Les entreprises du CAC 40 ont dégagé en 2023 un bénéfice net de plus de 150 milliards d’euros, soit 8 % de plus qu’en 2022 et près de 50 % de plus que la moyenne des années 2010…Bien loin du niveau de croissance, leurs bénéfices ont progressé en moyenne plus vite que leur chiffre d’affaires ! Selon le cabinet EY, la marge opérationnelle courante, qui était de 9,3 % en moyenne dans les années 2015-2019, s’est hissée à 13,5 % en 2022. Cette hausse représente des milliards d’euros de profits en plus pour ces firmes qui totalisent plus de 1.700 milliards d’euros de chiffre d’affaires, l’équivalent de plus de la moitié du produit intérieur brut (PIB) français. La firme de Bernard Arnault a ainsi enregistré un bénéfice record de 15 milliards d’euros en 2023.
Toutes ces entreprises dictent leur prix et l’industrie automobile en est le meilleur exemple : Stellantis, groupe issu de la fusion de Fiat et PSA, compense la baisse des volumes par une hausse de la valeur moyenne de chaque véhicule vendu. Le constructeur en vendant en 2023, 400.000 véhicules de moins qu’en 2021, voit son chiffre d’affaires augmenté de plus de 25 % et son bénéfice progressé de 31 % ! En se concentrant sur les produits haut de gamme avec le plus de marges et en mettant une pression élevée sur les sous-traitants et les salariés, mais reconnaissant pour son PDG, C. Tavares, Stellantis a augmenté de 56%, sa rémunération globale pour 2023 qui atteint 36,5 millions d’euros, soit 100.000 euros par mois !

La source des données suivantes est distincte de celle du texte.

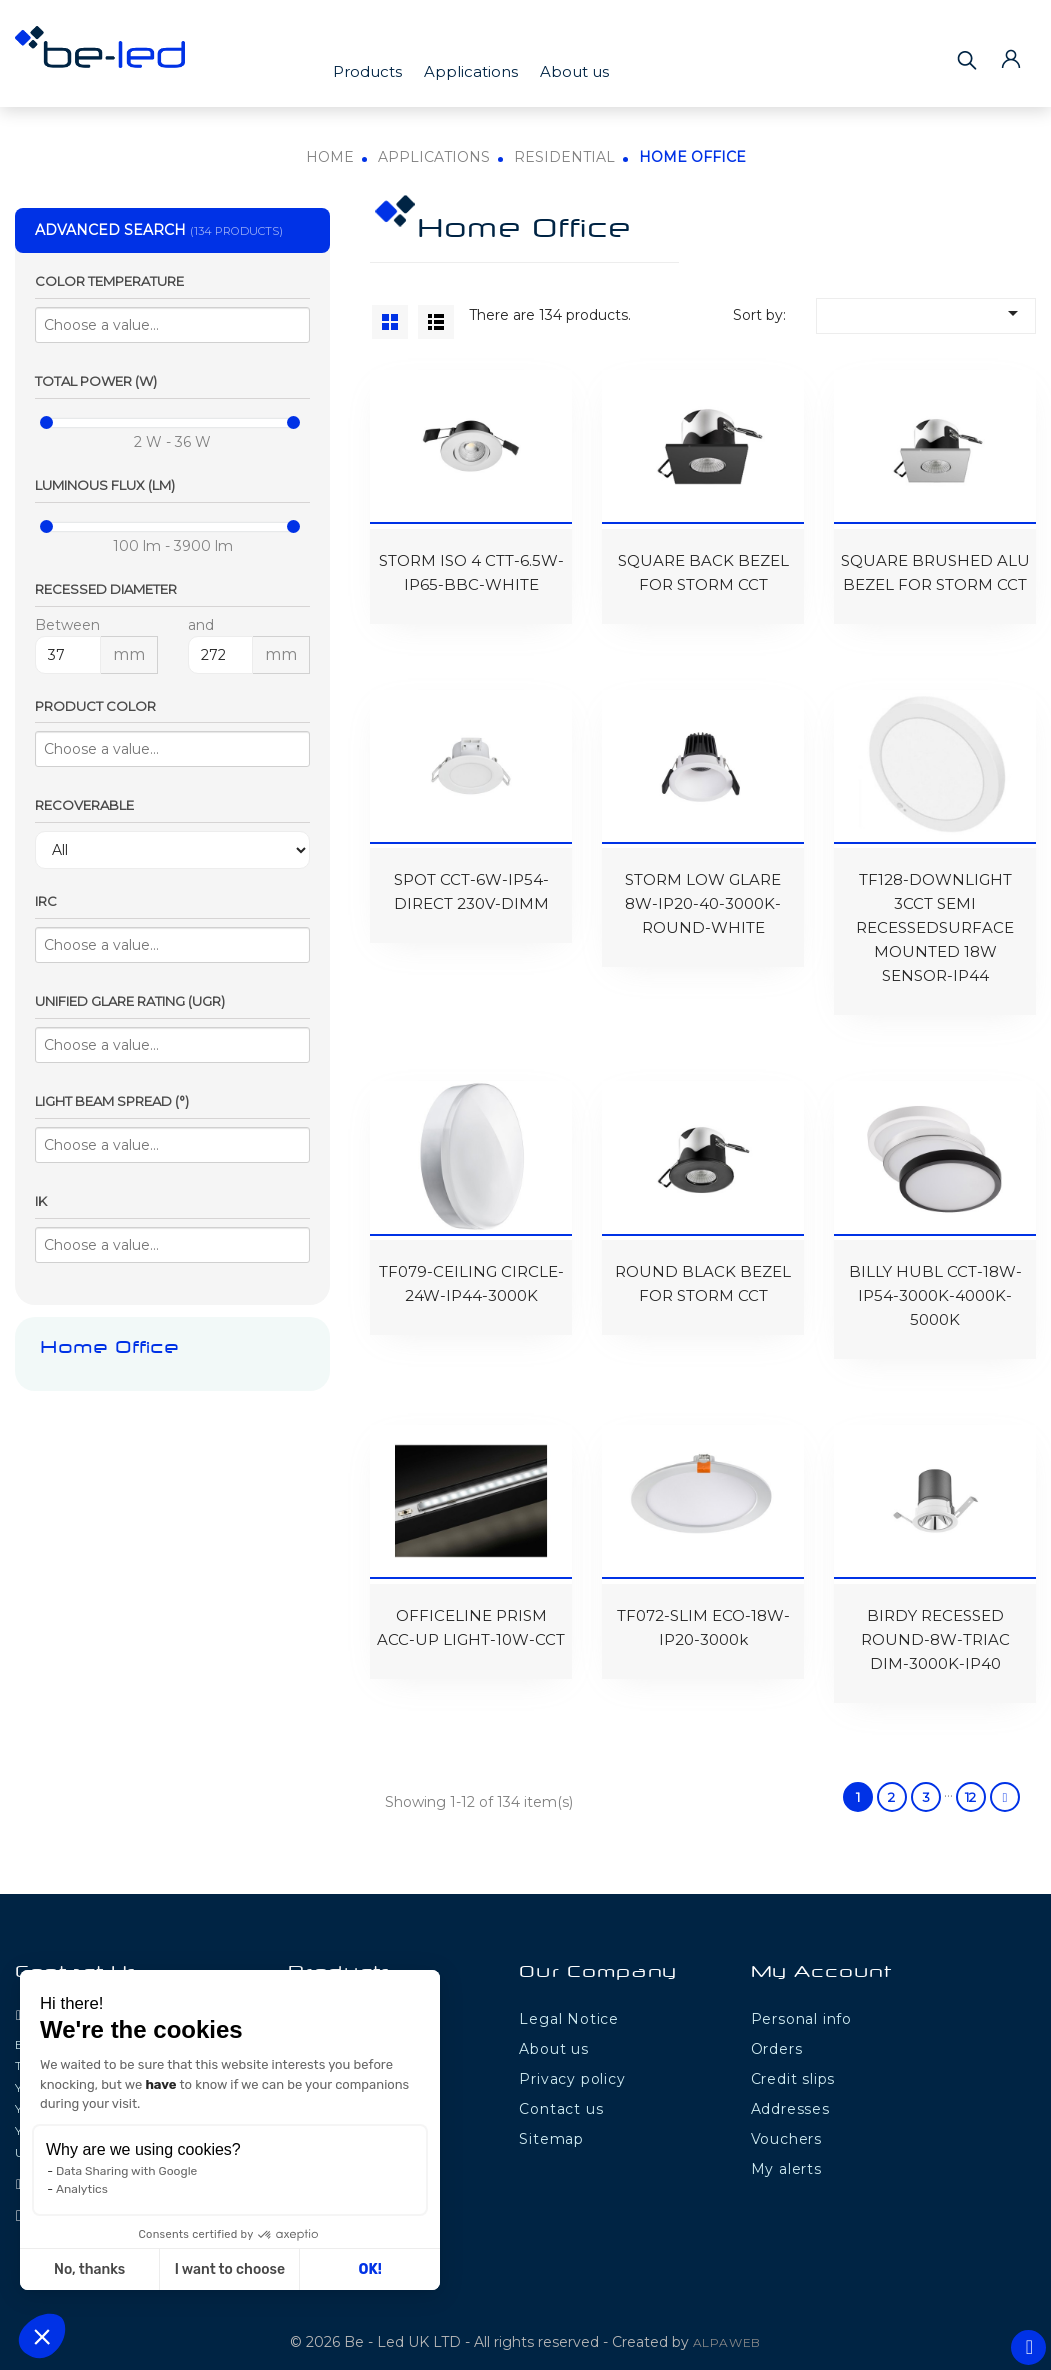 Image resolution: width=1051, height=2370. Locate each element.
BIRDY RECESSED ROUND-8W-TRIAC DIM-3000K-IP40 (935, 1621)
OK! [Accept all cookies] (370, 2269)
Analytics (82, 2189)
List (436, 322)
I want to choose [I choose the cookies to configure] (230, 2269)
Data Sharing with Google (126, 2171)
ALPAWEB (727, 2324)
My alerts (786, 2151)
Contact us (561, 2091)
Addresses (790, 2091)
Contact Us (77, 1955)
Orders (777, 2031)
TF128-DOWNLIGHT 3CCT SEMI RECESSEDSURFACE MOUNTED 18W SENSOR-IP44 (935, 919)
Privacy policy (572, 2061)
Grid (390, 322)
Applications (471, 71)
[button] (42, 2336)
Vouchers (786, 2121)
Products (367, 71)
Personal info (801, 2001)
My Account (821, 1955)
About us (574, 71)
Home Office (109, 1349)
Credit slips (793, 2061)
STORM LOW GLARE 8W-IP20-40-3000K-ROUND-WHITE (703, 895)
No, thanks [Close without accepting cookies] (89, 2269)
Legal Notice (569, 2001)
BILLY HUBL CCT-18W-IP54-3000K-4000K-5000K (935, 1282)
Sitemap (551, 2121)
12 (970, 1779) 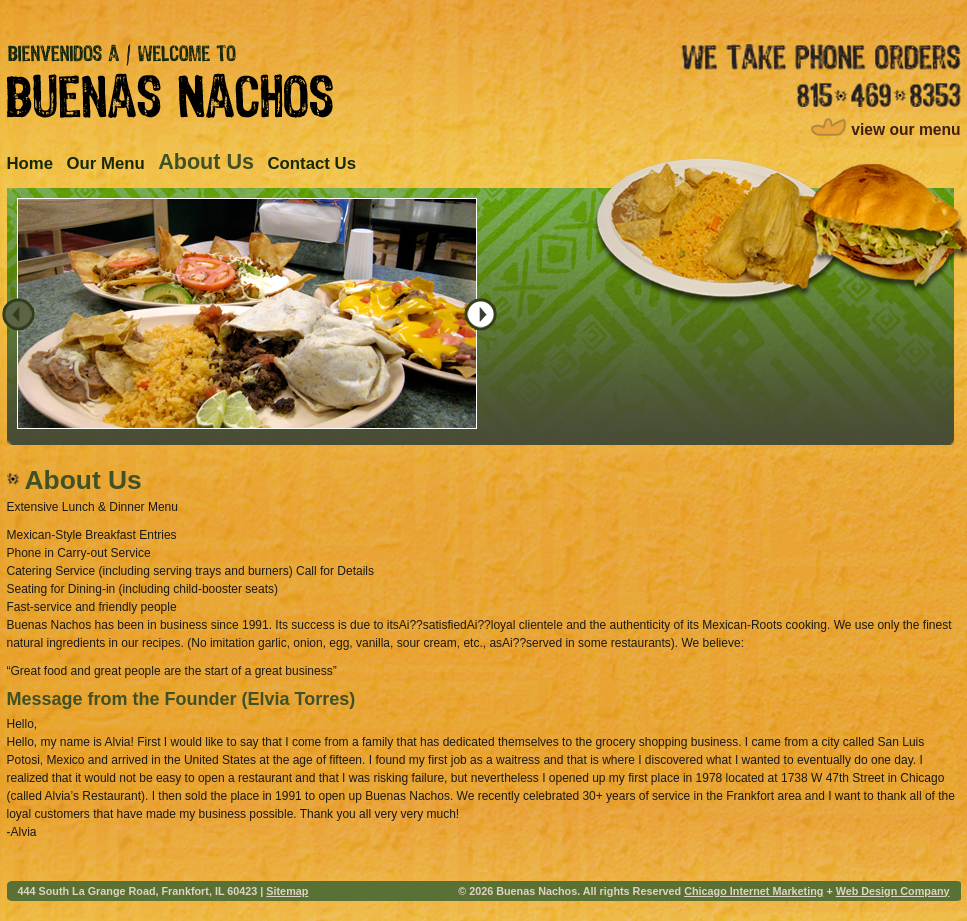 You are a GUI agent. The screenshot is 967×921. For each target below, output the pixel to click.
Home (30, 163)
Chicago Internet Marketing (753, 891)
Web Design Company (893, 891)
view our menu (905, 129)
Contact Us (311, 163)
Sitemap (287, 891)
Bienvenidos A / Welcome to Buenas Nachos (170, 81)
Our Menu (105, 163)
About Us (206, 161)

TotalEnergies avec les superprofits engrangés pendant la crise énergétique de 2022-2023 a progressé grâce à l’envolée des cours du gaz et du pétrole. Et même si les cours du baril ont diminué en 2023, TotalEnergies reste de loin l’entreprise qui a enregistré le plus de bénéfices l’année dernière avec 19,9 milliards d’euros.

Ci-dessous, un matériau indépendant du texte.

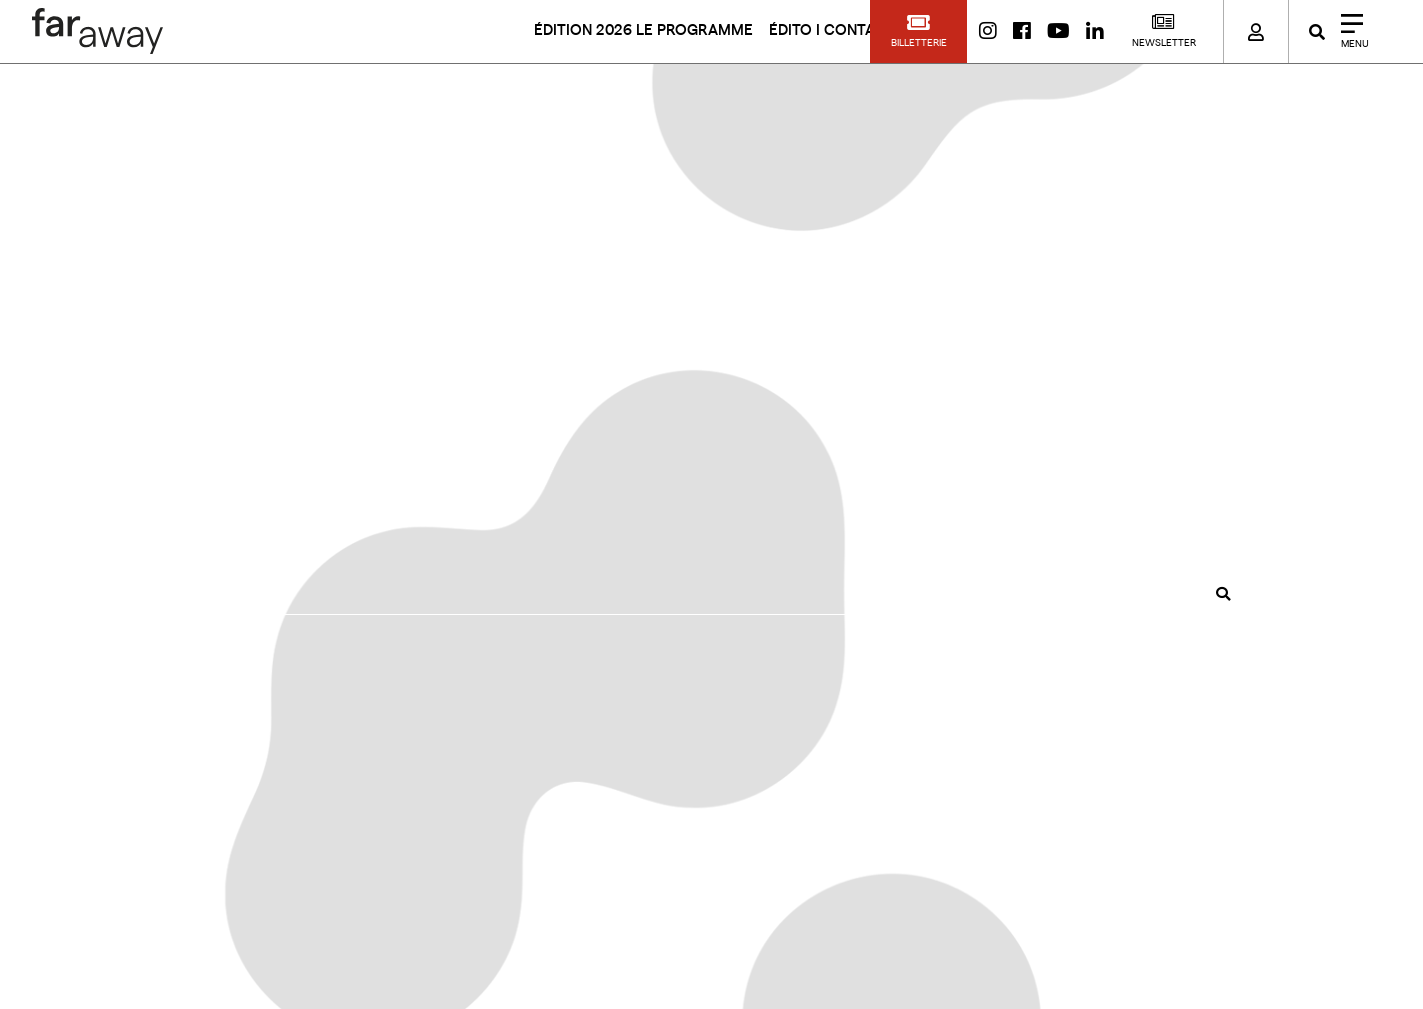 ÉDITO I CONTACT (832, 30)
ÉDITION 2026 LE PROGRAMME (643, 30)
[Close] (1348, 31)
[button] (918, 31) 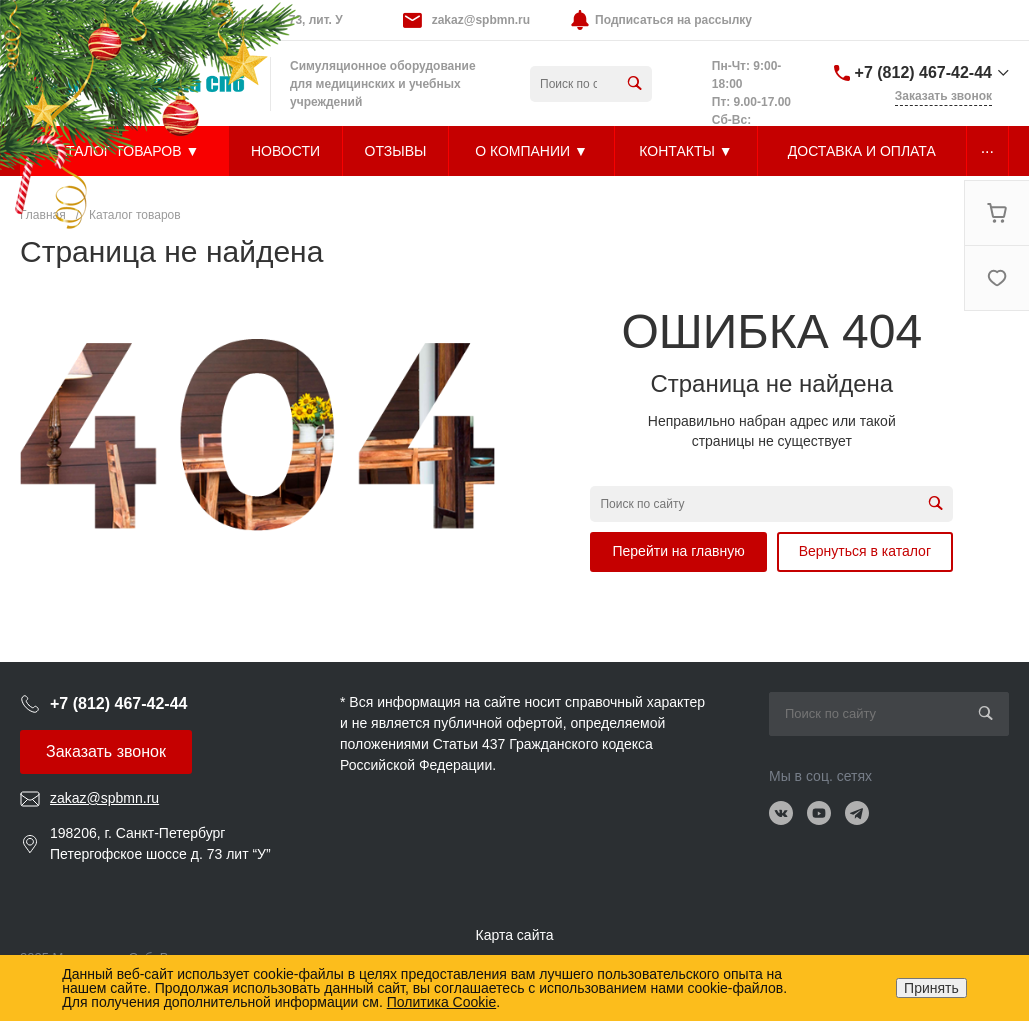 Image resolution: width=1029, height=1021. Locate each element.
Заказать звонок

Cette forte valorisation traduit l’attente par les actionnaires de profits futurs et reflète la capacité de ces entreprises à acquérir et à concentrer les parties de l’économie parmi les plus profitables par des fusions et acquisitions d’entreprises avec un potentiel important de croissance et de profitabilité.
 
Baisse des salaires, des pensions, casse du service public, il faut un plan de bataille à la hauteur
Face aux attaques qui s’aggravent, la journée du 19 mars doit servir à construire un plan de bataille d’ensemble pour le monde du travail et se préparer à une mobilisation plus large autour de revendications qui répondent aux préoccupations générales : hausse des salaires, pensions et prestations sociales, l’indexation générale des salaires sur l’inflation, contre l’austérité imposé aux travailleurs, les suppressions de poste,  pour les conditions de travail, les libertés, la santé, la sécurité sociale, l’éducation nationale…

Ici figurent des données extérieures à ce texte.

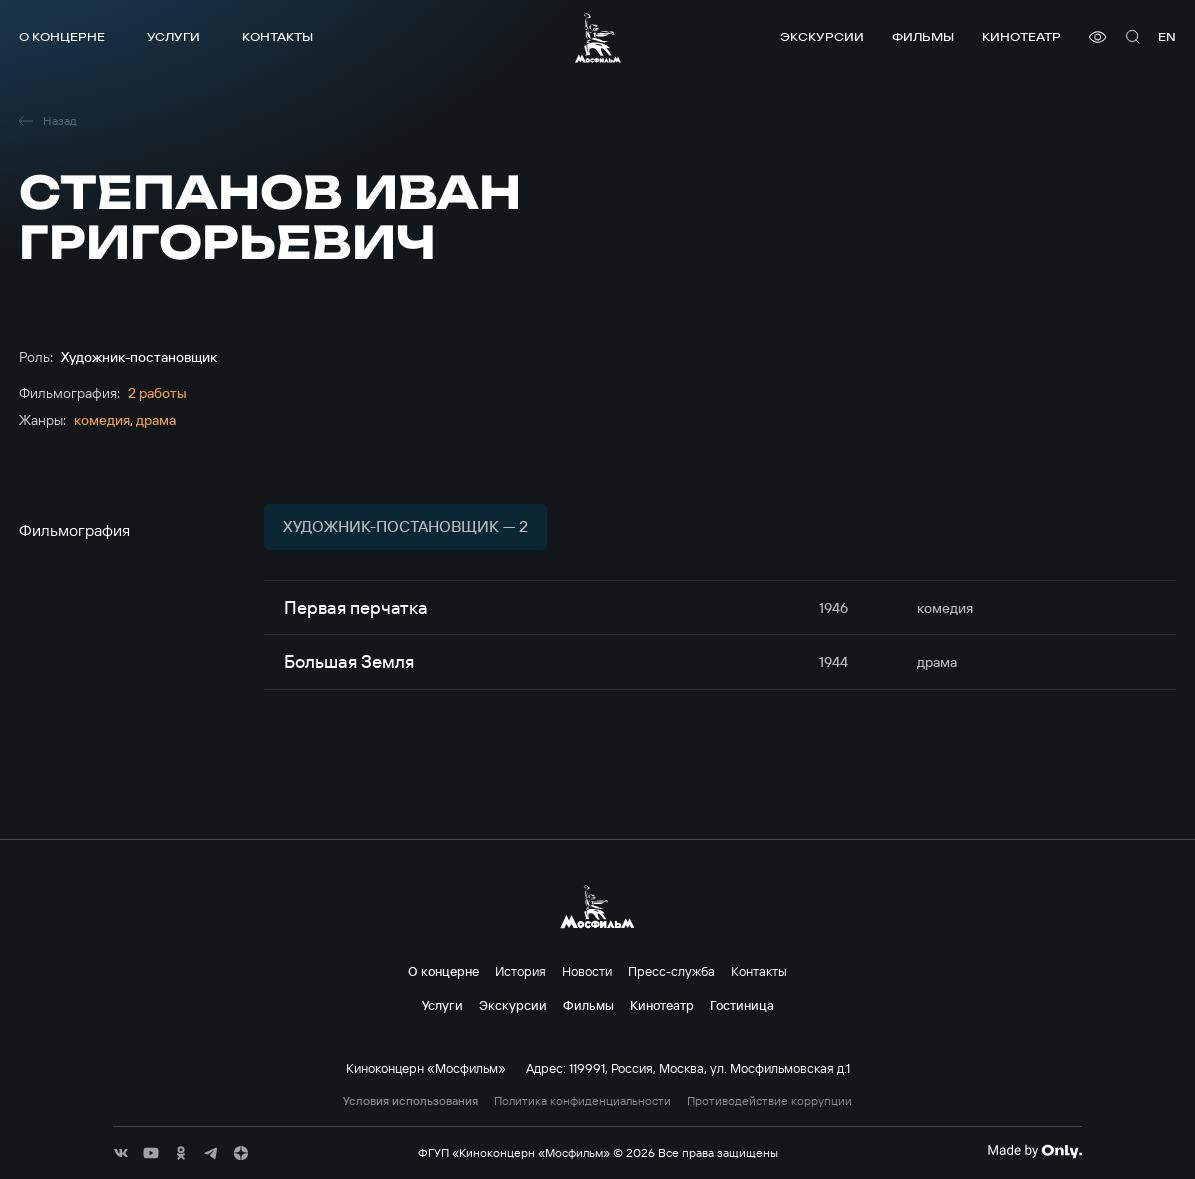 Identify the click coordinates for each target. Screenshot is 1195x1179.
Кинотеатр (1021, 36)
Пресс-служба (671, 971)
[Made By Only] (1034, 1151)
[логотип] (598, 37)
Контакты (277, 36)
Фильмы (923, 36)
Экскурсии (822, 36)
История (520, 971)
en (1167, 36)
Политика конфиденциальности (582, 1101)
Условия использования (410, 1101)
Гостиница (742, 1005)
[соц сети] (121, 1153)
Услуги (173, 36)
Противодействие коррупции (769, 1101)
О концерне (62, 36)
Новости (587, 971)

Ces revendications doivent être accompagnées d’un plan de bataille à la hauteur des attaques rassemblant les travailleuses et travailleurs de tous les secteurs.
Une perspective qui permette au mouvement ouvrier de repartir à l’offensive et rompre avec la passivité et l’illusion qu’il est possible de gagner par le « dialogue » sans construire un véritable rapport de force.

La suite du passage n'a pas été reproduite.